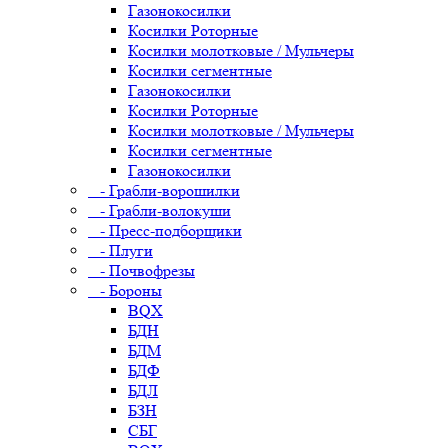
Газонокосилки
Косилки Роторные
Косилки молотковые / Мульчеры
Косилки сегментные
Газонокосилки
Косилки Роторные
Косилки молотковые / Мульчеры
Косилки сегментные
Газонокосилки
- Грабли-ворошилки
- Грабли-волокуши
- Пресс-подборщики
- Плуги
- Почвофрезы
- Бороны
BQX
БДН
БДМ
БДФ
БДЛ
БЗН
СБГ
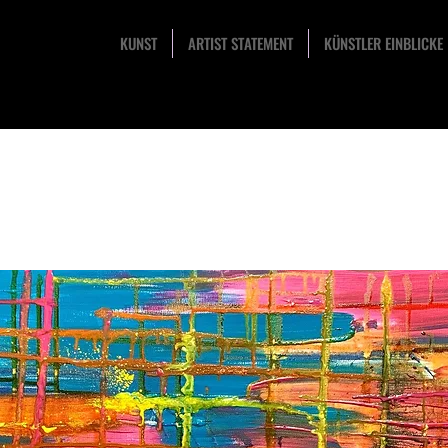
KUNST
ARTIST STATEMENT
KÜNSTLER EINBLICKE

=-=-=

Verbatim, write out the line containing "- Грабли-ворошилки" and all later lines through the end of the records, leaving every picture out.

- Грабли-ворошилки
- Грабли-волокуши
- Пресс-подборщики
- Плуги
- Почвофрезы
- Бороны
BQX
БДН
БДМ
БДФ
БДЛ
БЗН
СБГ
KUNST
ARTIST STATEMENT
KÜNSTLER EINBLICKE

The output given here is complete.